5. Perdebatan

11 2 0
                                    

Andra keluar dari kamar mandi sambil menggosok rambut basahnya dengan handuk. Ia berhenti di sebelah tempat tidurnya sambil menatap ponselnya. Sambil melemparkan handuk yang dipegangnya ke atas tempat tidur, ia menghempaskan tubuh di sebelah ponselnya. Ia meraih dan membukanya, dan kecewa saat tak ada tanda-tanda Chelsea berusaha menghubunginya.
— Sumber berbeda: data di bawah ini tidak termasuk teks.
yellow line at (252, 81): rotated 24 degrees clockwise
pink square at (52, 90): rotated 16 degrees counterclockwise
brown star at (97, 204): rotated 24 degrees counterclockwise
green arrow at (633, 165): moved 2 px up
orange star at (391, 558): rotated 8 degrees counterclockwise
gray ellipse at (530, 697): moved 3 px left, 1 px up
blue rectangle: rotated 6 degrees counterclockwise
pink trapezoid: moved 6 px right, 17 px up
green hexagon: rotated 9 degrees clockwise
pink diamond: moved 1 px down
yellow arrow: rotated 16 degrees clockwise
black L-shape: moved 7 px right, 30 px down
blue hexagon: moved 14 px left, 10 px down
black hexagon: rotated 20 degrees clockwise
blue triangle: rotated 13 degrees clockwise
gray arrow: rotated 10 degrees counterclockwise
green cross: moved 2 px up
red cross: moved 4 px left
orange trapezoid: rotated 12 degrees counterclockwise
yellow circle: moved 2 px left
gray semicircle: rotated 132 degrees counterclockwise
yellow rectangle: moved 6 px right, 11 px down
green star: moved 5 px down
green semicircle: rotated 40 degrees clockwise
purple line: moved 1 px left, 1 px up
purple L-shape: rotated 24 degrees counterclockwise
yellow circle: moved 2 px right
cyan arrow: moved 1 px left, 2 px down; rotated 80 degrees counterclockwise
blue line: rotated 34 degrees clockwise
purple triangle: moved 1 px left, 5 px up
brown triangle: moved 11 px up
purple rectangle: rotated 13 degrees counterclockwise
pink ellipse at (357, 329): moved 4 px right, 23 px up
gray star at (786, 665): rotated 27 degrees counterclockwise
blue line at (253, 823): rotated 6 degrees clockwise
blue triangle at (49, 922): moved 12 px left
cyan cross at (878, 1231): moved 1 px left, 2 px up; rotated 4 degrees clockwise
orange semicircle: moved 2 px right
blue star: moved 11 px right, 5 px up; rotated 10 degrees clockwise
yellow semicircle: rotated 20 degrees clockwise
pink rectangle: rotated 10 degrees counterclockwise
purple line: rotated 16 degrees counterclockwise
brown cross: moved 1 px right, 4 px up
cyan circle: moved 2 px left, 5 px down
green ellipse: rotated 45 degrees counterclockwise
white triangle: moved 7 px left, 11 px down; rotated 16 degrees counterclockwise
Andra lalu teringat pembicaraannya tadi sore dengan Rainie, saat ia memintanya untuk menjadi Chelsea. Ia merasakan wajahnya menjadi panas dan kepalanya terasa ringan. Memalukan sekali rasanya saat ia mengingat hal itu lagi. Hanya gara-gara tidak mau mengecewakan pamannya--atau tidak mau dipermalukan pamannya?--ia muncul dengan permintaan bodoh seperti itu. Sungguh tidak terasa seperti hal yang akan terjadi di dunia nyata.

Ingin rasanya ia mambatalkan permintaan itu, tetapi kemudian terbayang ekspresi pamannya dan kata-kata pedas yang pasti akan dilontarkannya. Ia juga teringat ibunya, yang sangat terobsesi untuk menyenangkan si kakak tertua. Ia juga teringat kakaknya sendiri yang tertular obsesi ibunya. Andra mendesah. Biarlah Rainie yang memutuskan, pikirnya. Kalau Rainie bersedia, ia hanya akan harus melakukan hal memalukan itu selama beberapa hari. Kalau gadis itu tidak mau...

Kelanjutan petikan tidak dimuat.